An Efficient Algorithm for Basket Default Swap Valuation

Abstract

Monte Carlo simulation has become a workhorse of practical derivatives valuation because it is often impossible to construct theoretical pricing models for real world instruments in closed form. Credit derivatives are a case in point. But a major problem in the use of simulation methods for securities tied to default risk is that they are often written on baskets of individual credits, meaning that the number of correlated random variables to simulate can be very large, and the derivative`s value depends heavily on the correlations among defaults. Individual defaults are very low probability events, so joint defaults are rare indeed. Often, a great many Monte Carlo paths must be simulated to produce even a single credit event for a contract like a k-th-to-default basket swap.

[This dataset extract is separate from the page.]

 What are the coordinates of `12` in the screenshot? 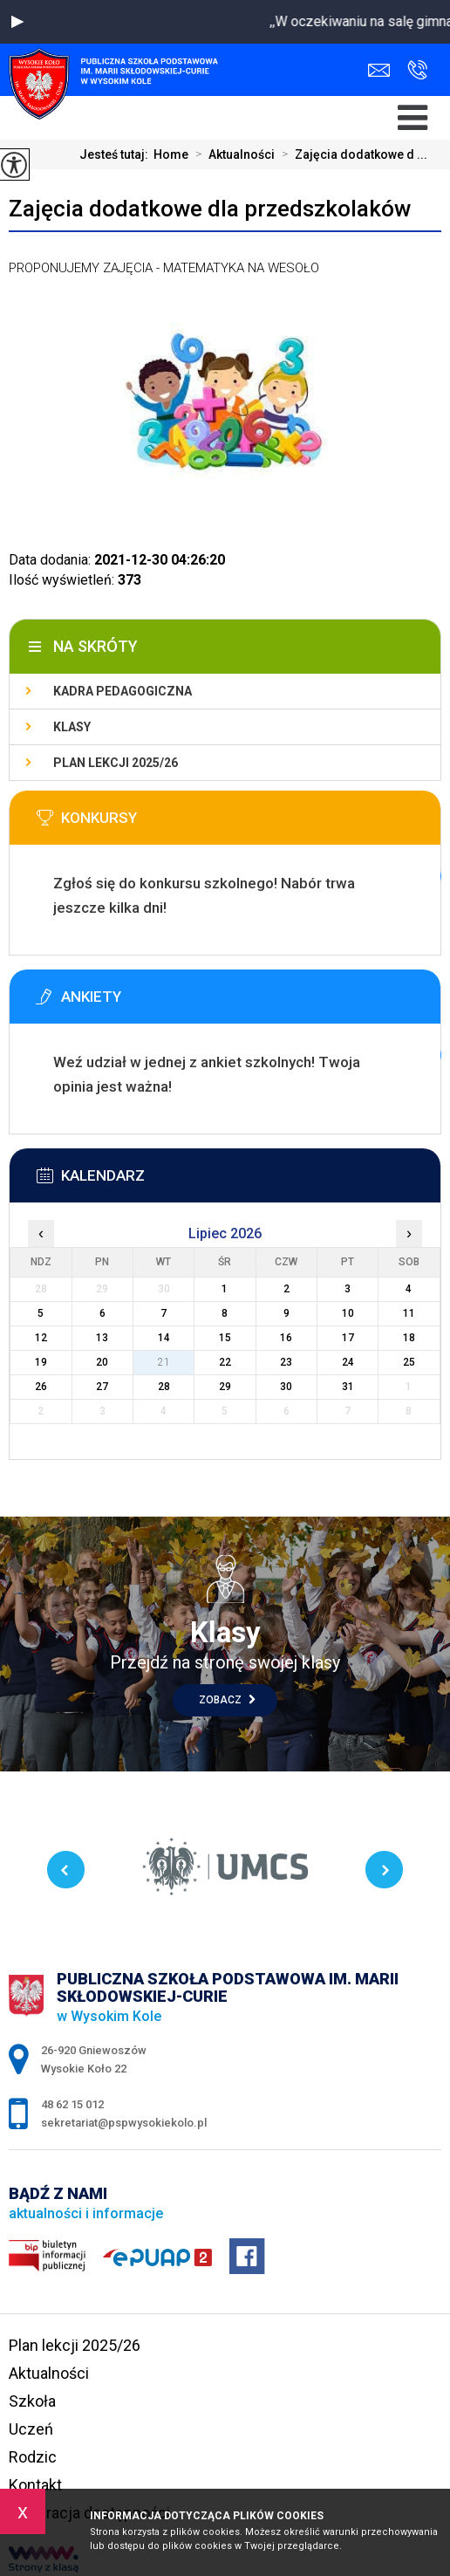 It's located at (41, 1338).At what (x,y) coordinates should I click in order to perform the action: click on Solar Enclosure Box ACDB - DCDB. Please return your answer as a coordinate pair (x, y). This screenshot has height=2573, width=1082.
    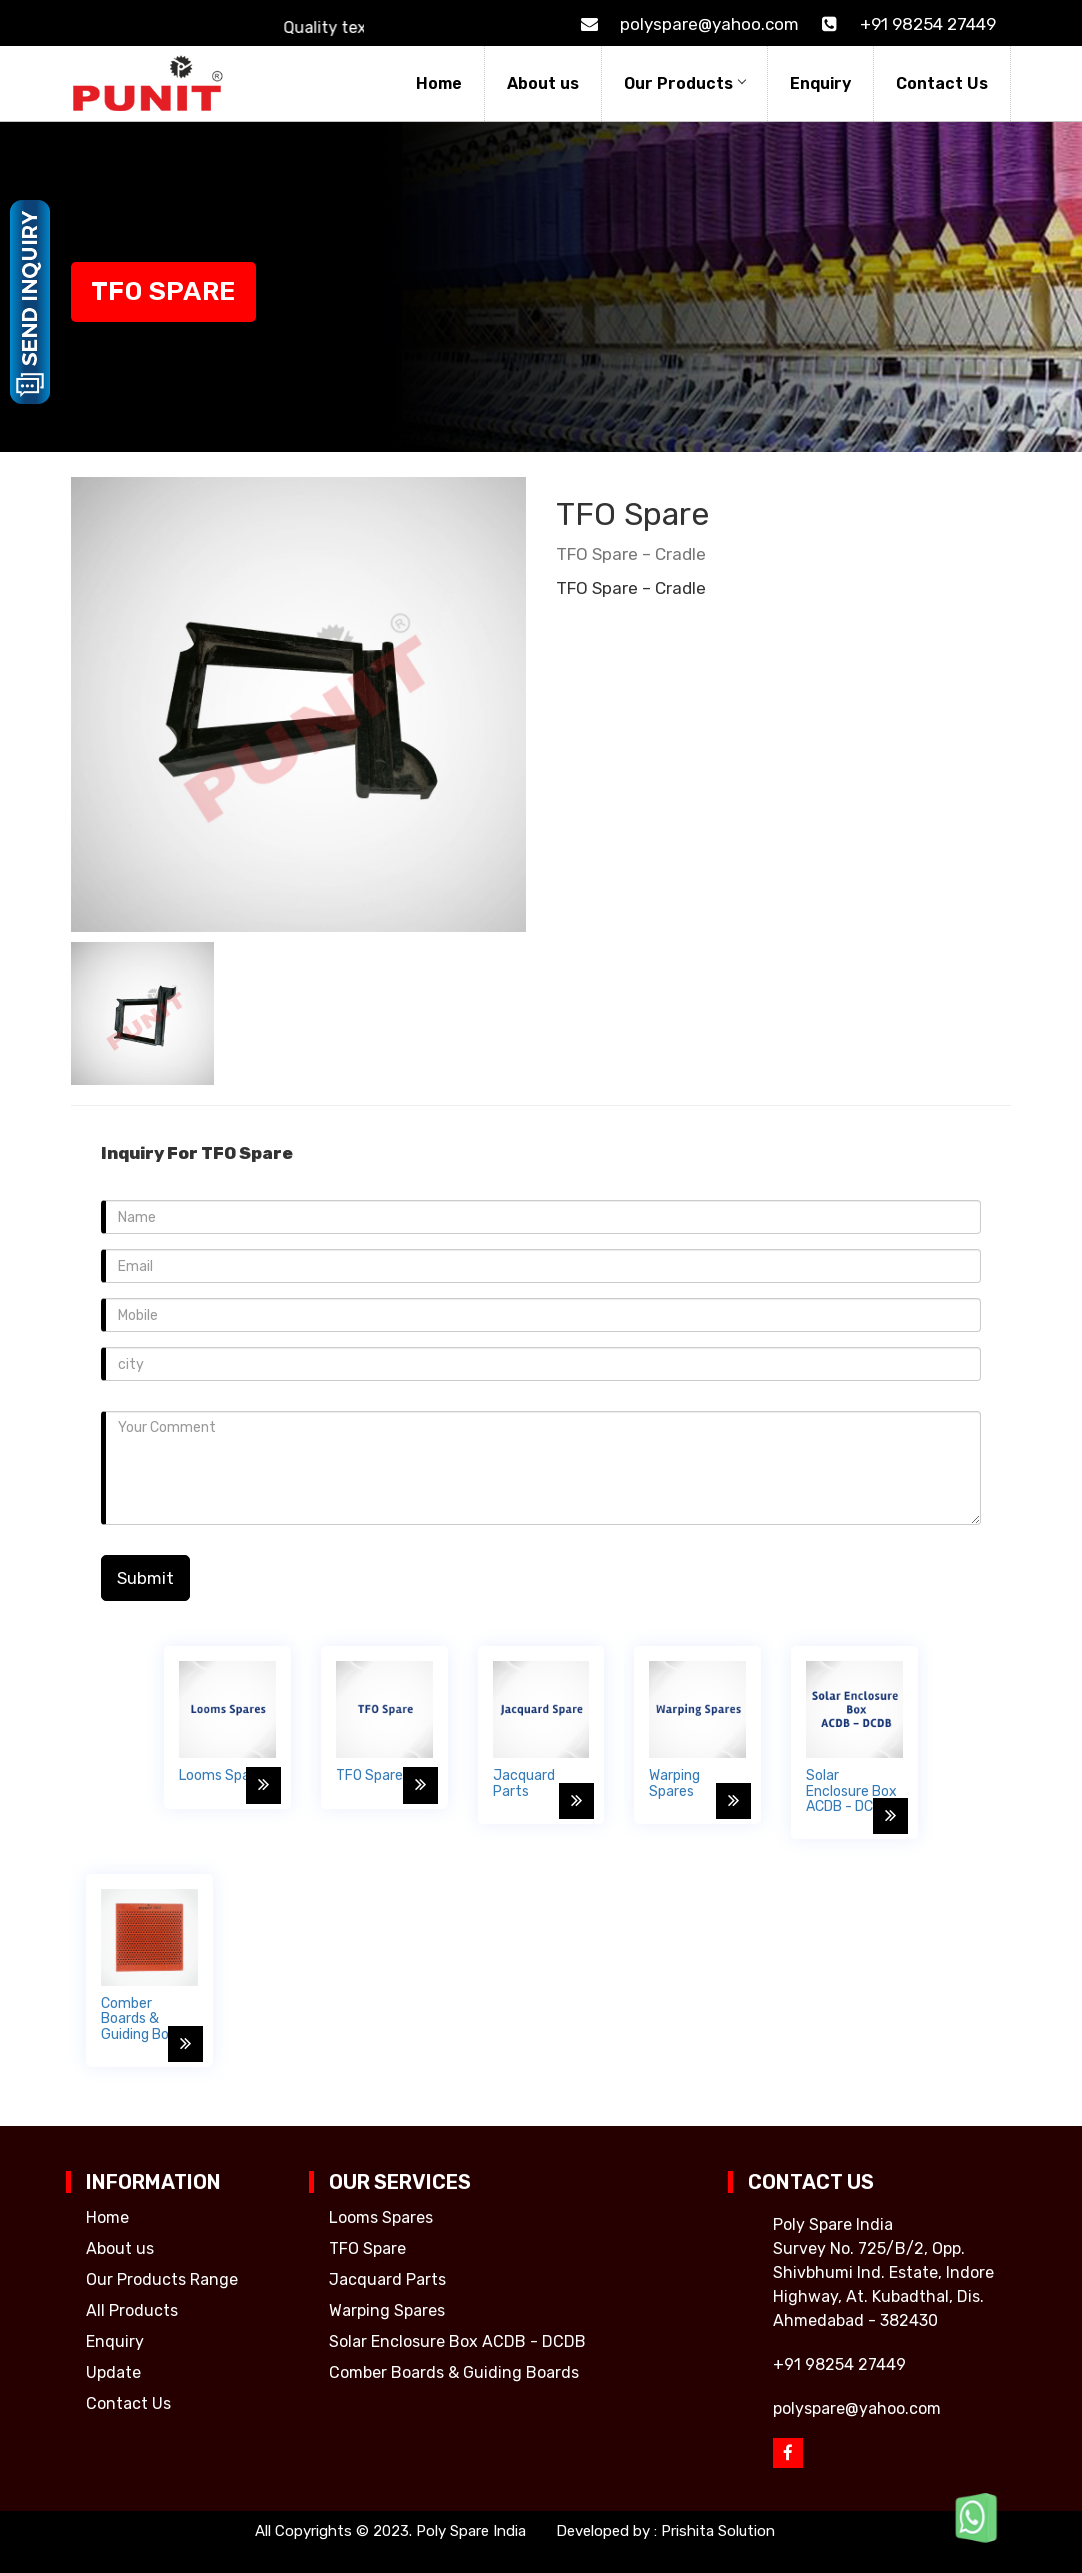
    Looking at the image, I should click on (457, 2341). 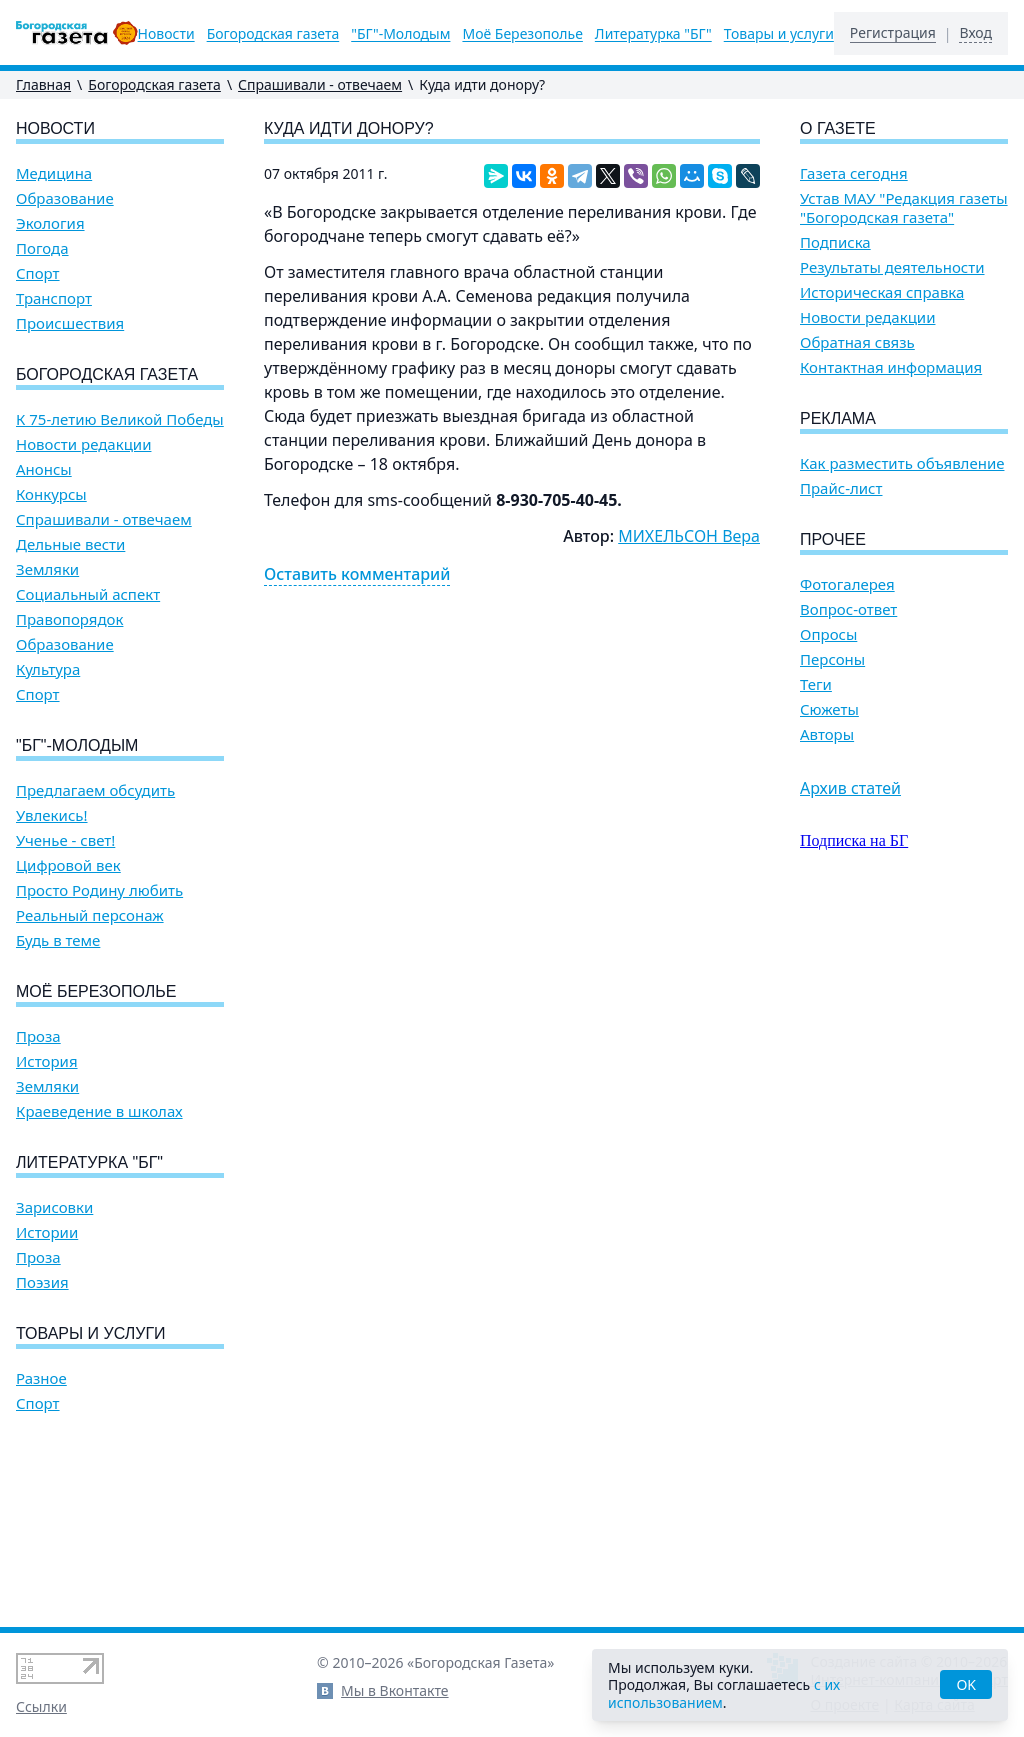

Importance sampling, which focuses the simulation effort on the most important paths for a given problem, is a useful variance reduction technique. In this article, the authors present an importance sampling methodology that is easy to implement and guarantees variance reduction for k-th-to-default basket swaps. A set of numerical examples using 1st-, 2nd- and 3rd-to-default contracts based on industry portfolios, each containing five bonds, demonstrates how powerful the approach is. The amount of variance reduction depends on the level of correlation among the credits, which is substantial, and can be an order of magnitude, or even more, for highly correlated risks.